Input for this task -
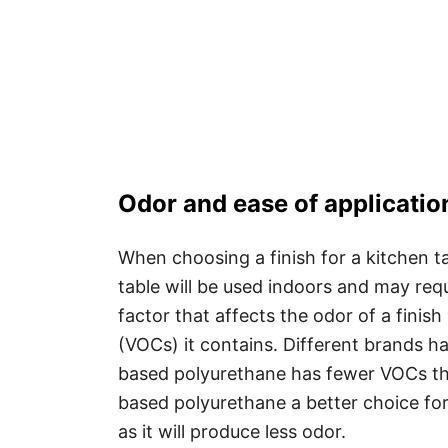
Odor and ease of applicatio
When choosing a finish for a kitchen ta
table will be used indoors and may requ
factor that affects the odor of a finis
(VOCs) it contains. Different brands ha
based polyurethane has fewer VOCs th
based polyurethane a better choice for 
as it will produce less odor.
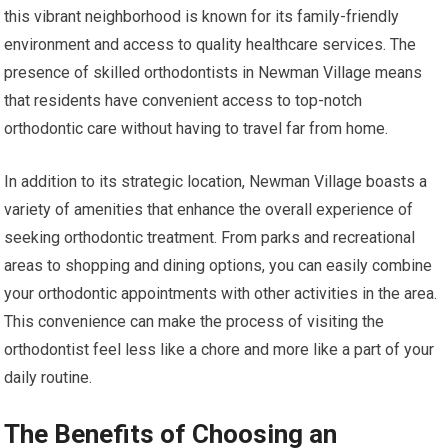
this vibrant neighborhood is known for its family-friendly
environment and access to quality healthcare services. The
presence of skilled orthodontists in Newman Village means
that residents have convenient access to top-notch
orthodontic care without having to travel far from home.
In addition to its strategic location, Newman Village boasts a
variety of amenities that enhance the overall experience of
seeking orthodontic treatment. From parks and recreational
areas to shopping and dining options, you can easily combine
your orthodontic appointments with other activities in the area.
This convenience can make the process of visiting the
orthodontist feel less like a chore and more like a part of your
daily routine.
The Benefits of Choosing an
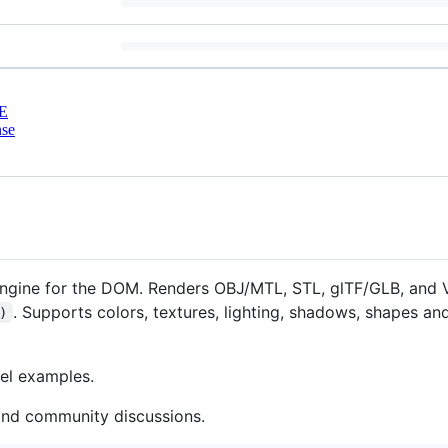
E
nse
engine for the DOM. Renders OBJ/MTL, STL, glTF/GLB, and
. Supports colors, textures, lighting, shadows, shapes a
)
el examples.
and community discussions.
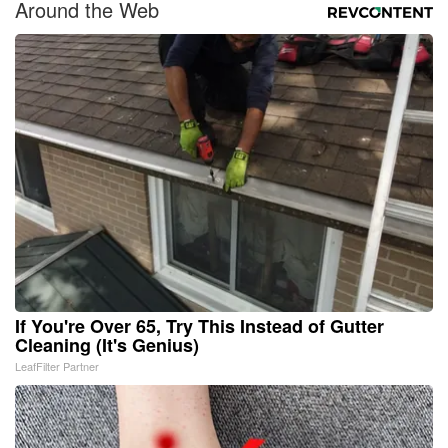
Around the Web
If You're Over 65, Try This Instead of Gutter
Cleaning (It's Genius)
LeafFilter Partner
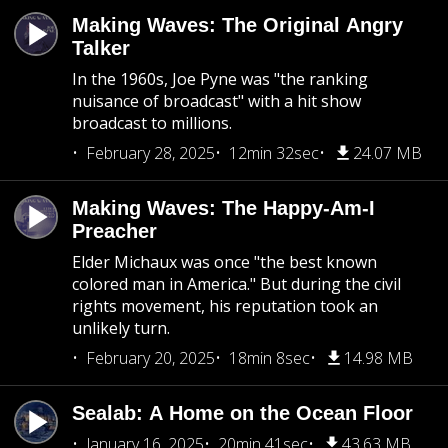
Making Waves: The Original Angry
Talker
In the 1960s, Joe Pyne was "the ranking
nuisance of broadcast" with a hit show
broadcast to millions.
February 28, 2025
12min 32sec
24.07 MB
Making Waves: The Happy-Am-I
Preacher
Elder Michaux was once "the best known
colored man in America." But during the civil
rights movement, his reputation took an
unlikely turn.
February 20, 2025
18min 8sec
14.98 MB
Sealab: A Home on the Ocean Floor
January 16, 2025
20min 41sec
43.63 MB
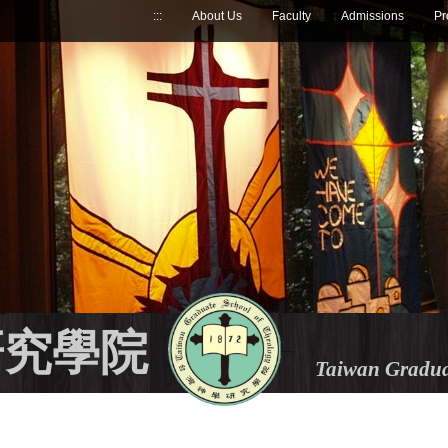
:::
About Us
Faculty
Admissions
Pr
研究學院
Taiwan Gradua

Exercise instructions - Set down the material above exactly. Skip any picture.

Answer to this exercise -
Odor and ease of applicatio
When choosing a finish for a kitchen ta
table will be used indoors and may requ
factor that affects the odor of a finis
(VOCs) it contains. Different brands ha
based polyurethane has fewer VOCs th
based polyurethane a better choice for 
as it will produce less odor.
this vibrant neighborhood is known for its family-friendly
environment and access to quality healthcare services. The
presence of skilled orthodontists in Newman Village means
that residents have convenient access to top-notch
orthodontic care without having to travel far from home.
In addition to its strategic location, Newman Village boasts a
variety of amenities that enhance the overall experience of
seeking orthodontic treatment. From parks and recreational
areas to shopping and dining options, you can easily combine
your orthodontic appointments with other activities in the area.
This convenience can make the process of visiting the
orthodontist feel less like a chore and more like a part of your
daily routine.
The Benefits of Choosing an
E
nse
engine for the DOM. Renders OBJ/MTL, STL, glTF/GLB, and
. Supports colors, textures, lighting, shadows, shapes a
)
el examples.
and community discussions.
Around the Web
If You're Over 65, Try This Instead of Gutter
Cleaning (It's Genius)
LeafFilter Partner
Making Waves: The Original Angry
Talker
In the 1960s, Joe Pyne was "the ranking
nuisance of broadcast" with a hit show
broadcast to millions.
February 28, 2025
12min 32sec
24.07 MB
Making Waves: The Happy-Am-I
Preacher
Elder Michaux was once "the best known
colored man in America." But during the civil
rights movement, his reputation took an
unlikely turn.
February 20, 2025
18min 8sec
14.98 MB
Sealab: A Home on the Ocean Floor
January 16, 2025
20min 41sec
43.63 MB
:::
About Us
Faculty
Admissions
Pr
研究學院
Taiwan Gradua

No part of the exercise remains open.